Tuesday, May 29, 2007

The Peril of Speaker-Sponsors

One of the interesting aspects of being an independent consultant is having other companies think TaoSecurity exists as a mighty corporate entity with plenty of cash to spend. This has exposed me to some of the seedier aspects of corporate life, namely "speaker-sponsorship." Have you ever attended a keynote address, or other talk at a conference, and wondered how such a person could ever have been accepted to speak? There's a good chance that person paid for the slot.

Two instances of this come to mind. First, several months ago I was contacted by the producer of a television program to appear on their show. The program was hosted by Terry Bradshaw (no kidding) and was looking for speakers to discuss the state of the digital security market. This sounded like it was almost too good to be true, and guess what -- it was. A few minutes into the conversation with the producer I learned that TaoSecurity would be expected to pay a $15,000 sponsorship fee to "defray costs" for Mr. Bradshaw, and other expenses. Essentially I would be buying a spot on the show, but it would be a "fabulous marketing experience." I said forget it.

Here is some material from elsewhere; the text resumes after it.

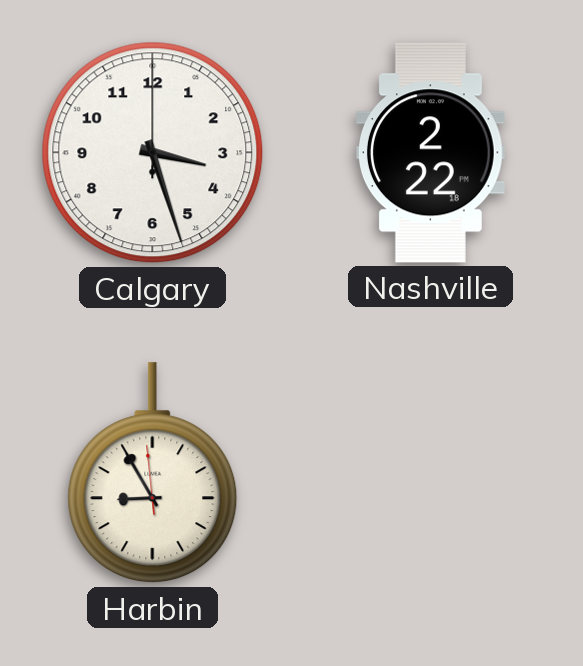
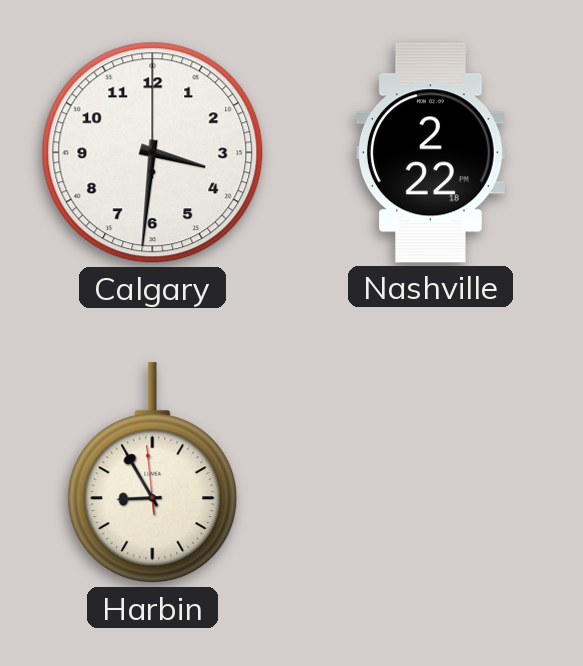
Calgary: 3:27 -> 3:31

Second, I just received a call from someone organizing a "security event." This person was looking for "experts" on PCI and other topics for briefings in September. I told him I was not available at the specified time, so he asked to be switched to the TaoSecurity marketing department since what he really wanted was "speaker-sponsors." In other words, people speaking at this event will have paid for their slots. Again, I said forget it.

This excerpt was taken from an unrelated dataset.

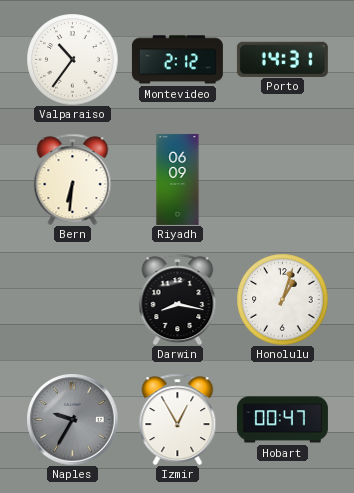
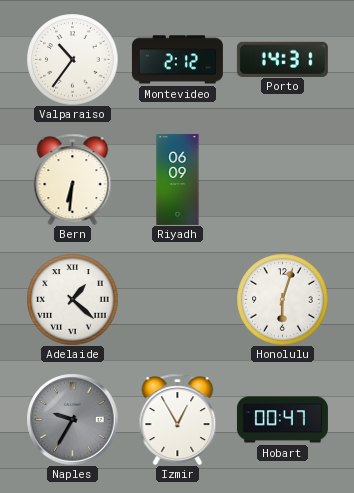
Adelaide: none -> 1:22
Darwin: 8:17 -> none
Honolulu: 1:03 -> 6:03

Keep these thoughts in mind the next time you see a lame talk at a security conference by a marketing person.

6 comments:

Anonymous said...

Sadly, I see those all too often at the local ISSA / ISACA meetings. Presentation title: "Expert From Company X Reveals Big Security Problem You Should Know About!" Presentation content: 1/8 discussing problem, 7/8 showing how Company X's product readily and completely solves it.

Steven Andrés said...

And here I thought I was something special, Richard! My business partner and I were both contacted last summer to be "experts" discussing security in a roundtable with noted gov folks including Gen. Powell. Before we got too excited they asked about the $30,000 fee. Pretty sad. But I guess the big military contractors wouldn't blink at $30,000 to get their resident "expert" to rub elbows with a recently retired General.

LonerVamp said...

Hey, if TaoSecurity has any openings in their IT or security departments, let me know! I'll talk to your HR department and go through any motions you want!

Chris_B said...

And this in a nutshell is why for years I've considered conferences a waste of my time.

NoticeBored said...

Hey, how about starting a movement amongst experienced infosec pros to charge for speaking at such events? I'm no longer submitting papers to conferences that don't at least offer their speakers free admission to the entire event (of course) plus a reasonable contribution to their travel and hotel costs. An honorarium would be nice but right now I'd settle for something approaching cost-neutral. If they won't pay, the only speakers they will attract are the gormless sales types that we all despise who can justify the expense on their marketing budgets ... and conference attendances will continue to spiral downwards.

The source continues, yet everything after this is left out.